> EXERCISE AIM: Once the images are set aside, return every entry exactly.

> MATERIAL PROVIDED:

Segment Open

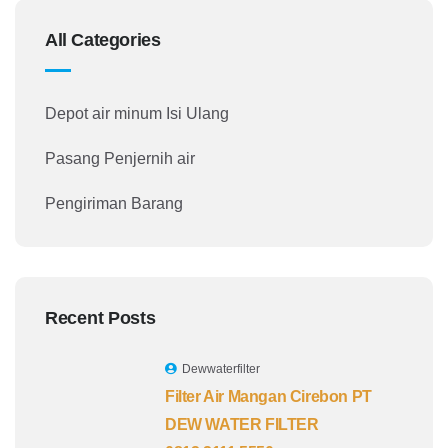
All Categories
Depot air minum Isi Ulang
Pasang Penjernih air
Pengiriman Barang
Recent Posts
Dewwaterfilter
Filter Air Mangan Cirebon PT
DEW WATER FILTER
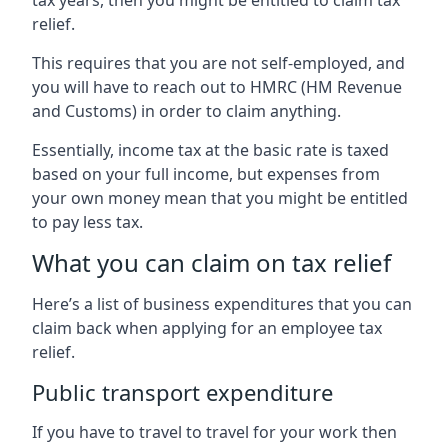
relief.
This requires that you are not self-employed, and
you will have to reach out to HMRC (HM Revenue
and Customs) in order to claim anything.
Essentially, income tax at the basic rate is taxed
based on your full income, but expenses from
your own money mean that you might be entitled
to pay less tax.
What you can claim on tax relief
Here’s a list of business expenditures that you can
claim back when applying for an employee tax
relief.
Public transport expenditure
If you have to travel to travel for your work then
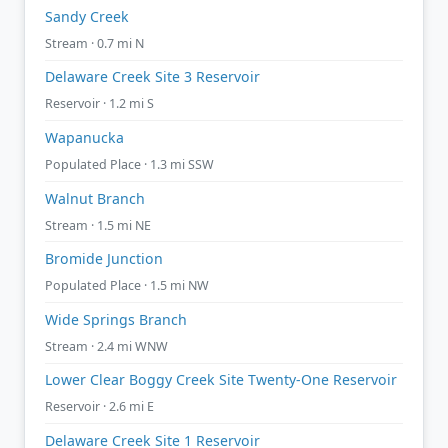
Sandy Creek
Stream · 0.7 mi N
Delaware Creek Site 3 Reservoir
Reservoir · 1.2 mi S
Wapanucka
Populated Place · 1.3 mi SSW
Walnut Branch
Stream · 1.5 mi NE
Bromide Junction
Populated Place · 1.5 mi NW
Wide Springs Branch
Stream · 2.4 mi WNW
Lower Clear Boggy Creek Site Twenty-One Reservoir
Reservoir · 2.6 mi E
Delaware Creek Site 1 Reservoir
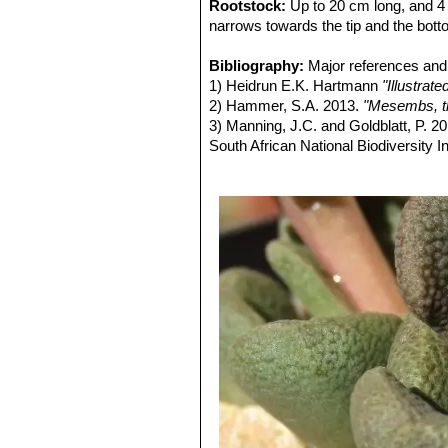
Rootstock:
Up to 20 cm long, and 4 
narrows towards the tip and the bot
Stems:
Very short, near surface fragi
Leaves:
Bibliography:
Spatulate with an apical thic
Major references and 
long, 17 mm broad, 5-6 mm thicl, wit
1) Heidrun E.K. Hartmann
"Illustra
Flowers:
2) Hammer, S.A. 2013.
11-3, bracteoles smaller th
"Mesembs, th
Fruits (capsule):
3) Manning, J.C. and Goldblatt, P. 2
Base and top rounde
closing body absent.
South African National Biodiversity Ins
4) Raimondo, D., von Staden, L., Fo
2009.
"Red List of South African Plan
5) von Staden, L. 2016.
Aloinopsis r
version 2017.1. Accessed on 2017/0
6)
Aloinopsis rosulata
in: Bradleya: 
7) Wikipedia contributors.
"Aloinopsis
Apr. 2014. Web. 17 Sep. 2017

Segment Closed

> OUTPUT:
All Categories
Depot air minum Isi Ulang
Pasang Penjernih air
Pengiriman Barang
Recent Posts
Dewwaterfilter
Filter Air Mangan Cirebon PT
DEW WATER FILTER
relief.
This requires that you are not self-employed, and
you will have to reach out to HMRC (HM Revenue
and Customs) in order to claim anything.
Essentially, income tax at the basic rate is taxed
based on your full income, but expenses from
your own money mean that you might be entitled
to pay less tax.
What you can claim on tax relief
Here’s a list of business expenditures that you can
claim back when applying for an employee tax
relief.
Public transport expenditure
If you have to travel to travel for your work then
Sandy Creek
Stream · 0.7 mi N
Delaware Creek Site 3 Reservoir
Reservoir · 1.2 mi S
Wapanucka
Populated Place · 1.3 mi SSW
Walnut Branch
Stream · 1.5 mi NE
Bromide Junction
Populated Place · 1.5 mi NW
Wide Springs Branch
Stream · 2.4 mi WNW
Lower Clear Boggy Creek Site Twenty-One Reservoir
Reservoir · 2.6 mi E
Delaware Creek Site 1 Reservoir
Rootstock:
Up to 20 cm long, and 4 
narrows towards the tip and the bot
Stems:
Very short, near surface fragi
Leaves:
Bibliography:
Spatulate with an apical thic
Major references and 
long, 17 mm broad, 5-6 mm thicl, wit
1) Heidrun E.K. Hartmann
"Illustra
Flowers:
2) Hammer, S.A. 2013.
11-3, bracteoles smaller th
"Mesembs, th
Fruits (capsule):
3) Manning, J.C. and Goldblatt, P. 2
Base and top rounde
closing body absent.
South African National Biodiversity Ins
4) Raimondo, D., von Staden, L., Fo
2009.
"Red List of South African Plan
5) von Staden, L. 2016.
Aloinopsis r
version 2017.1. Accessed on 2017/0
6)
Aloinopsis rosulata
in: Bradleya: 
7) Wikipedia contributors.
"Aloinopsis
Apr. 2014. Web. 17 Sep. 2017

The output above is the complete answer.